Because the new DSM-5 criteria are easier to obtain than the DSM-IV diagnosis, it is subject to many false-positive results. It was reasonable the DSM-5 criteria would increase the number of symptoms for SUD, but they decreased the number of necessary symptoms. One review predicted the lowered criteria would produce a 62 percent increase in SUD diagnoses in the general population compared to the DSM-IV criteria.12
The second problem was that the new unitary diagnosis incorporated the invalidity problems of the old substance abuse diagnosis. A person whose substance use led to social or interpersonal problems and the inability to fulfill major role obligations met the revised criteria. For example, someone who argues with their spouse about smoking in bed could have a “tobacco use disorder.”13 Changing patterns of law enforcement, legislation, and social attitudes might all influence the prevalence of the new diagnosis: Localities that established checkpoints for drunken driving could at the same time be increasing levels of a mental disorder. A law that legalized medical or recreational use of marijuana would simultaneously decrease rates of mental disorders in that state. Someone could become mentally ill by moving from one state to another! Instead of having one valid and one invalid substance use condition, as in the DSM-IV, the DSM-5 criteria had a single diagnosis that could often be invalid.
Third, the new diagnosis was more heterogeneous than previous manuals. It confounds dysfunction and social deviance.14 It combines in a single entity someone who persistently uses large amounts of a substance, is unable to stop using, and has constant cravings for it with someone who oversleeps and misses an exam.15 It outnumbers the former, resulting in misleadingly high estimates of SUD.

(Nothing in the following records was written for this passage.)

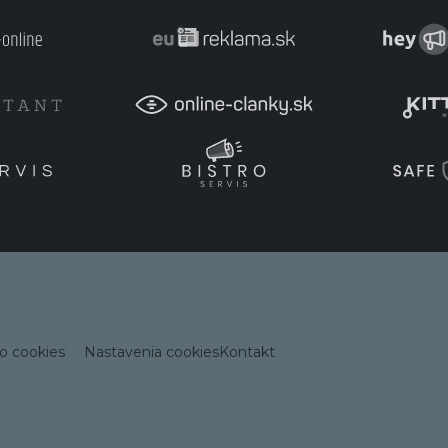
o cookies
Nastavenia cookies
Kontakt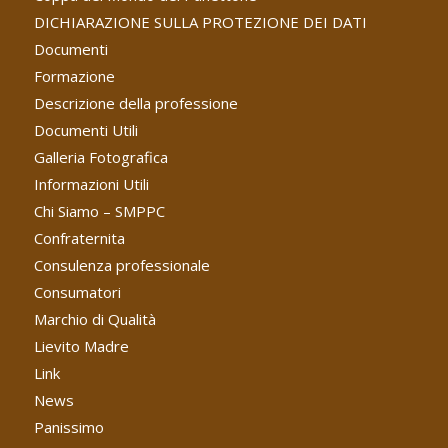
DICHIARAZIONE SULLA PROTEZIONE DEI DATI
Documenti
Formazione
Descrizione della professione
Documenti Utili
Galleria Fotografica
Informazioni Utili
Chi Siamo – SMPPC
Confraternita
Consulenza professionale
Consumatori
Marchio di Qualità
Lievito Madre
Link
News
Panissimo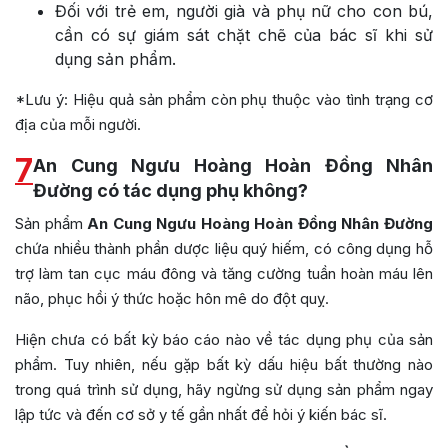
Đối với trẻ em, người già và phụ nữ cho con bú,
cần có sự giám sát chặt chẽ của bác sĩ khi sử
dụng sản phẩm.
*Lưu ý: Hiệu quả sản phẩm còn phụ thuộc vào tình trạng cơ
địa của mỗi người.
7
An Cung Ngưu Hoàng Hoàn Đồng Nhân
Đường có tác dụng phụ không?
Sản phẩm
An Cung Ngưu Hoàng Hoàn Đồng Nhân Đường
chứa nhiều thành phần dược liệu quý hiếm, có công dụng hỗ
trợ làm tan cục máu đông và tăng cường tuần hoàn máu lên
não, phục hồi ý thức hoặc hôn mê do đột quỵ.
Hiện chưa có bất kỳ báo cáo nào về tác dụng phụ của sản
phẩm. Tuy nhiên, nếu gặp bất kỳ dấu hiệu bất thường nào
trong quá trình sử dụng, hãy ngừng sử dụng sản phẩm ngay
lập tức và đến cơ sở y tế gần nhất để hỏi ý kiến ​​bác sĩ.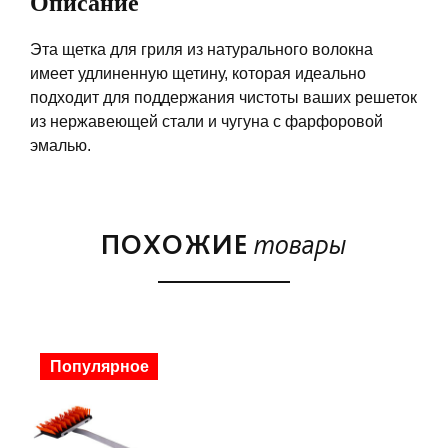
Описание
Эта щетка для гриля из натурального волокна
имеет удлиненную щетину, которая идеально
подходит для поддержания чистоты ваших решеток
из нержавеющей стали и чугуна с фарфоровой
эмалью.
ПОХОЖИЕ
товары
Популярное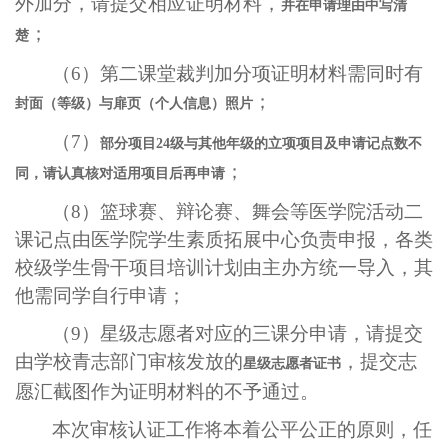
外加分，请提交相应证明材料，
并在申请理由中写清
；
楚
（
6
）第二课堂裁判加分项证明材料需同时有
；
封面（等级）与扉页（个人信息）照片
（
7
）
部分项目
24
级与其他年级的立项项目及申请记点数不
；
同，请认真核对适用项目后再申请
（
8
）篮球赛、辩论赛、舞会等医学院活动二
课记点由医学院学生素质拓展中心负责申报，各类
校级学生骨干项目培训计划由主办方统一导入，其
他需同学自行申请；
（
9
）星级志愿者对应的三课分申请，请提交
由学校青志部门审核发放的
，提交志
星级志愿者证书
愿汇截图作为证明材料的不予通过。
本次审核认证工作将本着公平公正的原则，任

The DSM-5 changes to substance use disorders have led the area to become, in the words of one of its leading practitioners, Griffith Edwards, “a field in disarray.
They blurred the distinction between mental disorder and social deviance and conflicts between individuals and society, created the potential for large numbers of false positives, and led to greater diagnostic heterogeneity. These changes refute the proclamations that diagnostic changes reflect growing knowledge and show how diagnoses can regress from their portrayals in earlier manuals.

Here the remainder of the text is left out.